ーーーーーーーーーーーーーーーーーーーーーーーーーーーーーー


 みんなで神殿の外に出る。


「ほなマーやん、またね」


「あぁ、それしてもリリカ、本当綺麗になったね」


「ふふ、恥ずいからやめーや」


 マーやん殿とリリカ殿が軽くハグをする。

 その後、拙者とこはる殿に会釈をすると、マーやん殿は去っていった。


「じゃあ、私も帰りますね」


 こはる殿もいなくなる。


「ほな、私らも帰ろうか」


「……」


「なんや、浮かない顔して」


「結婚式のスピーチは、任せるでござる」


「は?」


「ご祝儀は勘弁してほしいでござる。拙者、お金ないので」


「なに言うとん?」


「マーやん殿と、お幸せに」


 拙者、決めたのだ。

 リリカ殿の幸せが拙者の幸せ。

 ならば、心から祝福してやろうと。


「どういうこと?」


「だって、彼氏でござるでしょ? マーやん殿」


「彼氏? ちゃうちゃう」


「へ?」


「親戚や。お母さんの姉の息子。小さい頃によう遊んでもろたから、今でも心を許してるだけや」


「ええええええええ!!!!????!?!!??」


 じゃ、じゃあ拙者のいままでの不安は……杞憂だった!?


「向こうが用があってこっちに来たから、久々に会うことになっただけやで。

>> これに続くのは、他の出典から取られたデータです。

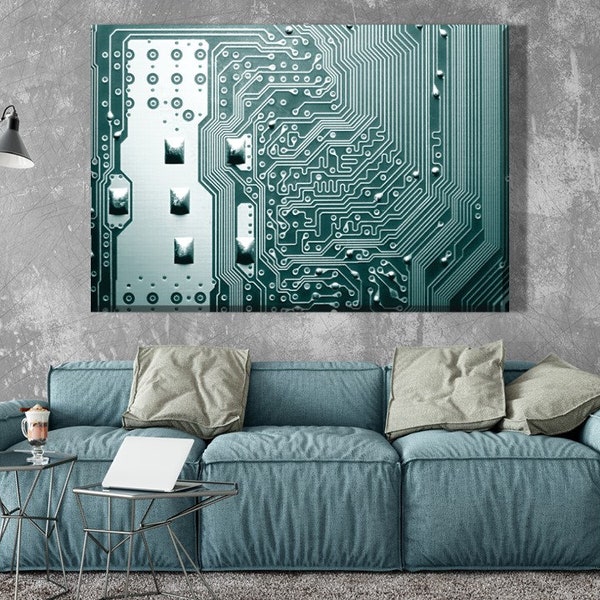 Locate an element on the screen. The image size is (600, 600). glass is located at coordinates (36, 425). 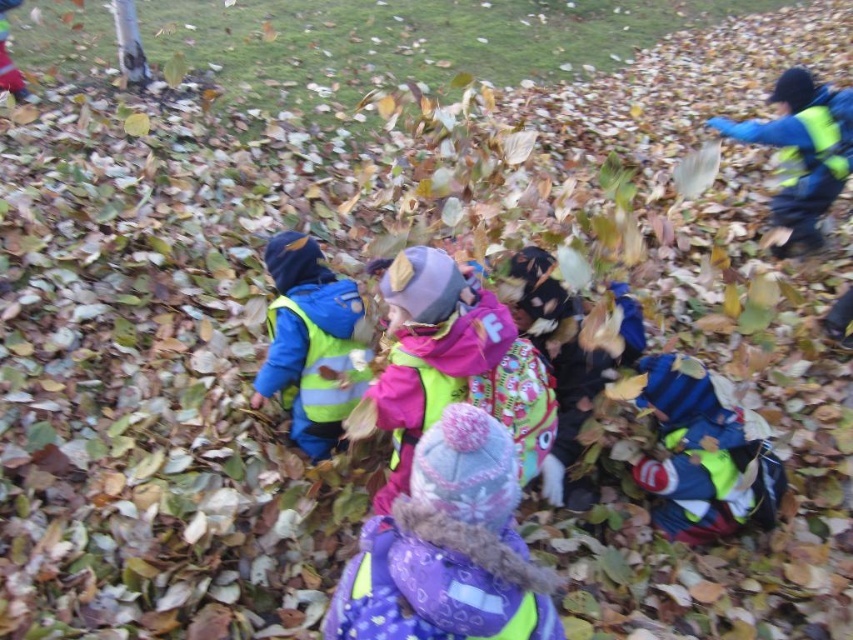 Can you confirm if vibrant pink fleece at center is smaller than reflective yellow vest at center?

No, vibrant pink fleece at center is not smaller than reflective yellow vest at center.

Does vibrant pink fleece at center appear on the left side of reflective yellow vest at center?

In fact, vibrant pink fleece at center is to the right of reflective yellow vest at center.

Between point (460, 269) and point (285, 358), which one is positioned behind?

Point (285, 358)

I want to click on vibrant pink fleece at center, so click(453, 364). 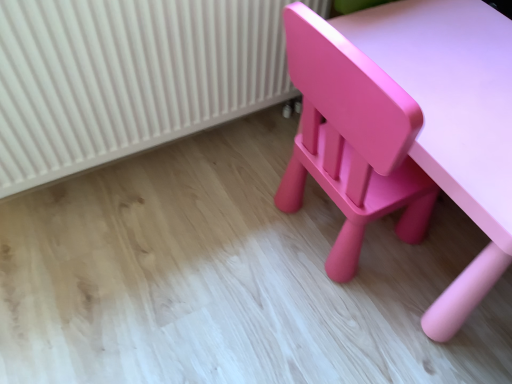 Question: Should I look upward or downward to see matte pink table at lower right?

Choices:
 (A) down
 (B) up

Answer: (B)

Question: Can you confirm if white ribbed radiator at upper left is taller than matte pink table at lower right?

Choices:
 (A) no
 (B) yes

Answer: (B)

Question: Is white ribbed radiator at upper left oriented towards matte pink table at lower right?

Choices:
 (A) no
 (B) yes

Answer: (B)

Question: Is white ribbed radiator at upper left thinner than matte pink table at lower right?

Choices:
 (A) yes
 (B) no

Answer: (A)

Question: Is white ribbed radiator at upper left in front of matte pink table at lower right?

Choices:
 (A) no
 (B) yes

Answer: (A)

Question: Is the position of white ribbed radiator at upper left more distant than that of matte pink table at lower right?

Choices:
 (A) no
 (B) yes

Answer: (B)

Question: Considering the relative sizes of white ribbed radiator at upper left and matte pink table at lower right in the image provided, is white ribbed radiator at upper left shorter than matte pink table at lower right?

Choices:
 (A) yes
 (B) no

Answer: (B)

Question: From a real-world perspective, is matte pink table at lower right beneath white ribbed radiator at upper left?

Choices:
 (A) no
 (B) yes

Answer: (B)

Question: From the image's perspective, is matte pink table at lower right below white ribbed radiator at upper left?

Choices:
 (A) no
 (B) yes

Answer: (B)

Question: Is matte pink table at lower right positioned beyond the bounds of white ribbed radiator at upper left?

Choices:
 (A) yes
 (B) no

Answer: (A)

Question: Is matte pink table at lower right at the right side of white ribbed radiator at upper left?

Choices:
 (A) yes
 (B) no

Answer: (A)

Question: Is matte pink table at lower right thinner than white ribbed radiator at upper left?

Choices:
 (A) no
 (B) yes

Answer: (A)

Question: Does matte pink table at lower right appear on the left side of white ribbed radiator at upper left?

Choices:
 (A) yes
 (B) no

Answer: (B)

Question: In the image, is matte pink table at lower right on the left side or the right side of white ribbed radiator at upper left?

Choices:
 (A) left
 (B) right

Answer: (B) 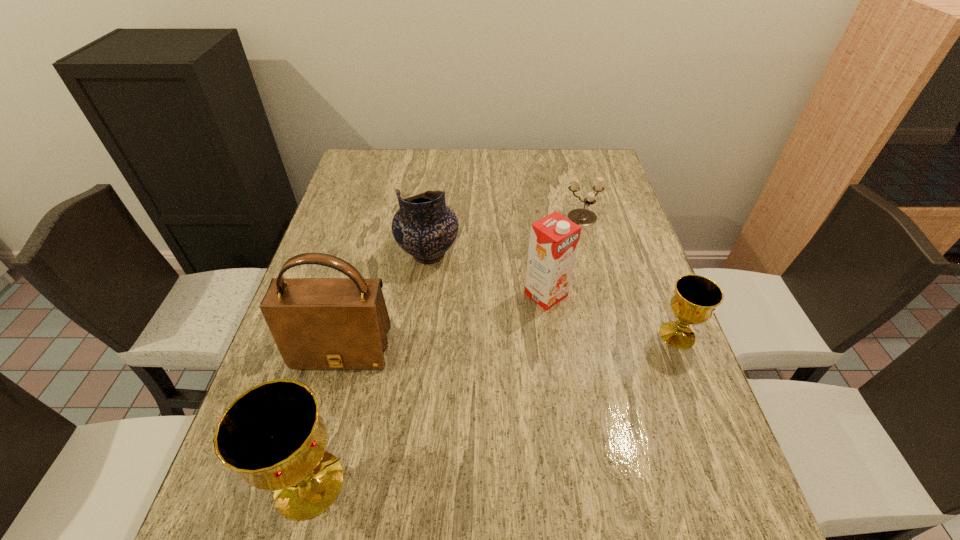 The image size is (960, 540). Find the location of `free spot between the fifth nearest object and the tallest object`. free spot between the fifth nearest object and the tallest object is located at coordinates (385, 302).

I want to click on free space that is in between the fourth nearest object and the nearer chalice, so click(x=427, y=389).

You are a GUI agent. You are given a task and a screenshot of the screen. Output one action in this format:
    pyautogui.click(x=<x>, y=<y>)
    Task: Click on the free spot between the fifth object from left to right and the taller chalice
    
    Given the screenshot: What is the action you would take?
    pyautogui.click(x=446, y=351)

Find the location of a particular element. This screenshot has width=960, height=540. free space between the right chalice and the second object from right to left is located at coordinates (630, 277).

Where is `free space between the rightmost object and the farthest object`? The height and width of the screenshot is (540, 960). free space between the rightmost object and the farthest object is located at coordinates (630, 277).

Select which object appears as the second closest to the shoulder bag. Please provide its 2D coordinates. Your answer should be formatted as a tuple, i.e. [(x, y)], where the tuple contains the x and y coordinates of a point satisfying the conditions above.

[(425, 227)]

I want to click on object that is the nearest to the fourth object from left to right, so click(x=425, y=227).

This screenshot has height=540, width=960. I want to click on free location that satisfies the following two spatial constraints: 1. on the back side of the pottery; 2. on the right side of the nearer chalice, so click(x=370, y=254).

The width and height of the screenshot is (960, 540). What are the coordinates of `vacant space that satisfies the following two spatial constraints: 1. on the front side of the candle holder; 2. on the right side of the rightmost object` in the screenshot? It's located at (614, 335). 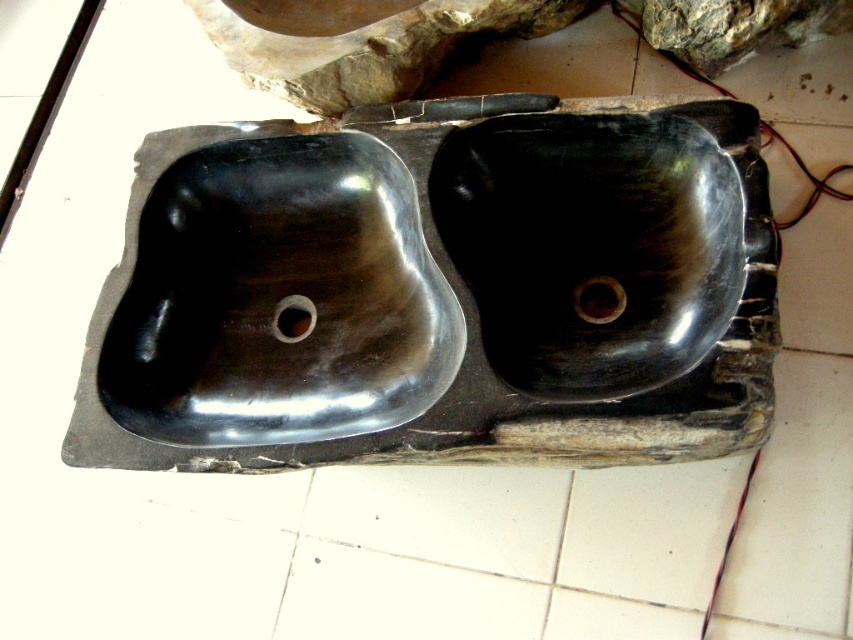 Does black polished sinks at center have a lesser width compared to black polished stone sink at center?

Incorrect, black polished sinks at center's width is not less than black polished stone sink at center's.

Is black polished sinks at center to the left of black polished stone sink at center from the viewer's perspective?

Incorrect, black polished sinks at center is not on the left side of black polished stone sink at center.

Is point (83, 417) more distant than point (366, 308)?

That is False.

Identify the location of black polished sinks at center. The image size is (853, 640). (438, 291).

Where is `black polished sinks at center`? The width and height of the screenshot is (853, 640). black polished sinks at center is located at coordinates (438, 291).

Can you confirm if black polished sinks at center is bigger than black marble stone at upper center?

Yes, black polished sinks at center is bigger than black marble stone at upper center.

Identify the location of black polished sinks at center. (438, 291).

You are a GUI agent. You are given a task and a screenshot of the screen. Output one action in this format:
    pyautogui.click(x=<x>, y=<y>)
    Task: Click on the black polished sinks at center
    
    Given the screenshot: What is the action you would take?
    pyautogui.click(x=438, y=291)

Is black polished stone sink at center to the left of black marble stone at upper center from the viewer's perspective?

Indeed, black polished stone sink at center is positioned on the left side of black marble stone at upper center.

Is black polished stone sink at center thinner than black marble stone at upper center?

Yes.

Is point (370, 288) less distant than point (358, 35)?

No, (370, 288) is behind (358, 35).

Image resolution: width=853 pixels, height=640 pixels. Identify the location of black polished stone sink at center. (279, 298). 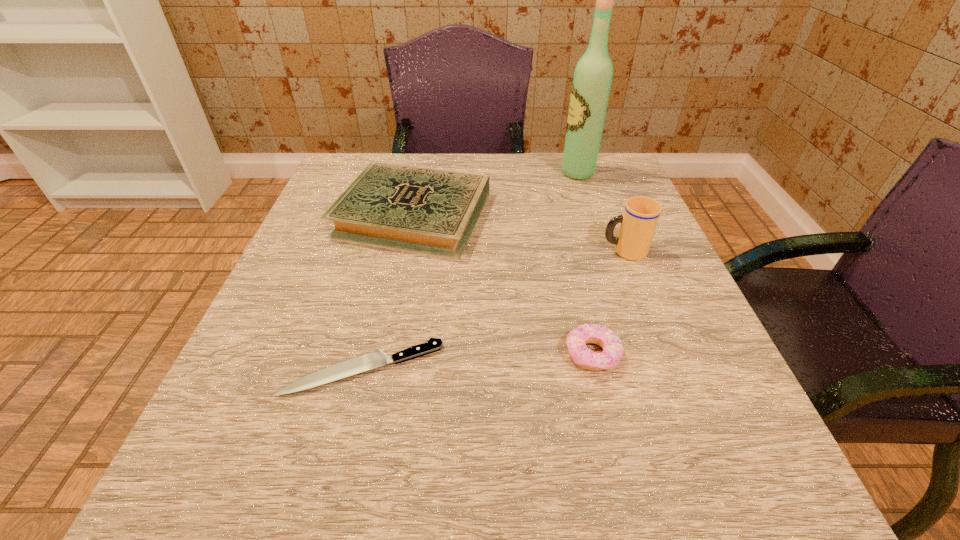 Identify the location of doughnut situated at the right edge. This screenshot has height=540, width=960. (576, 340).

At what (x,y) coordinates should I click in order to perform the action: click on object that is at the far left corner. Please return your answer as a coordinate pair (x, y). The width and height of the screenshot is (960, 540). Looking at the image, I should click on (430, 211).

The image size is (960, 540). What are the coordinates of `object at the far right corner` in the screenshot? It's located at (591, 85).

In order to click on free space at the far edge in this screenshot , I will do `click(556, 174)`.

The height and width of the screenshot is (540, 960). In the image, there is a desktop. Identify the location of free space at the near edge. (544, 498).

The image size is (960, 540). What are the coordinates of `vacant space at the left edge` in the screenshot? It's located at (294, 267).

Identify the location of vacant space at the right edge of the desktop. (658, 397).

Where is `blank area at the far left corner`? blank area at the far left corner is located at coordinates (330, 185).

The height and width of the screenshot is (540, 960). Identify the location of vacant space at the far right corner. (571, 192).

What are the coordinates of `empty location between the wine bottle and the shortest object` in the screenshot? It's located at pos(470,271). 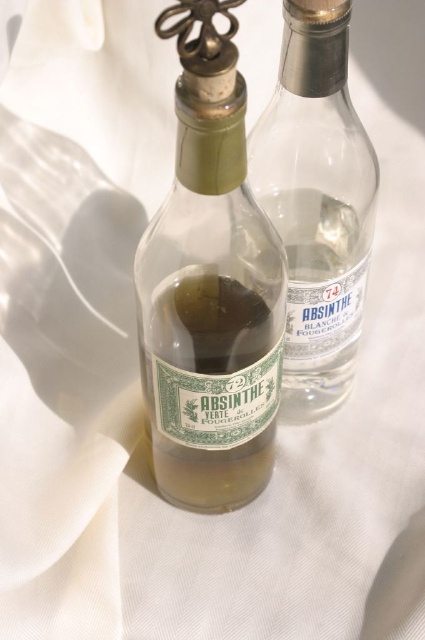 You are a bartender trying to grab the green glass absinthe bottle at center for a customer. However, there is another green glass absinthe at center in the way. Can you reach the bottle without moving the other object?

The green glass absinthe bottle at center is closer to the viewer than the green glass absinthe at center, so yes, you can reach the bottle without moving the other object since it is nearer.

From the picture: You are arranging bottles on a shelf and need to place them side by side. Given that the green glass absinthe bottle at center and the transparent glass absinthe bottle at center must be positioned according to their original arrangement, which bottle should be placed on the left side of the shelf?

The green glass absinthe bottle at center should be placed on the left side of the shelf because it is to the left of the transparent glass absinthe bottle at center in the original arrangement.

You are a bartender preparing a drink and have both the green glass absinthe bottle at center and the transparent glass absinthe bottle at center in front of you. Which bottle should you choose if you need a larger container for mixing ingredients?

だいたい、私は年下好きやし」


「そ、そうだったのでござるかあ〜。よかった〜」


「よかった? ふふ、さてはサユキ、嫉妬したんやろ」


「し、してないでござる!!」


「嘘が下手やね。ていうか、しばらく彼氏を作る気なんかないで。なんせ、危なっかしい自称忍者の面倒を見んとあかんから」


「うぅ〜、リリカ殿〜」


 思わず抱きついてしまった。


「おー、よしよし。まったく甘えん坊やねえ、サユキは」


「拙者、いろいろよくないことを考えちゃったでござるよ〜」


「ふふ、そんなに私のこと好きなん? かわええな」


「リリカ殿〜!!」


 はぁ、リリカ殿の匂い、落ち着く。

 やっぱりリリカ殿は、拙者だけのリリカ殿であってほしい。


「今夜も一緒に寝たいとか言うんやろ」


「寝たいでござる〜!!」


 リリカ殿。

 拙者の初めての友達で、姉のような、母のような存在。


 大好きだ。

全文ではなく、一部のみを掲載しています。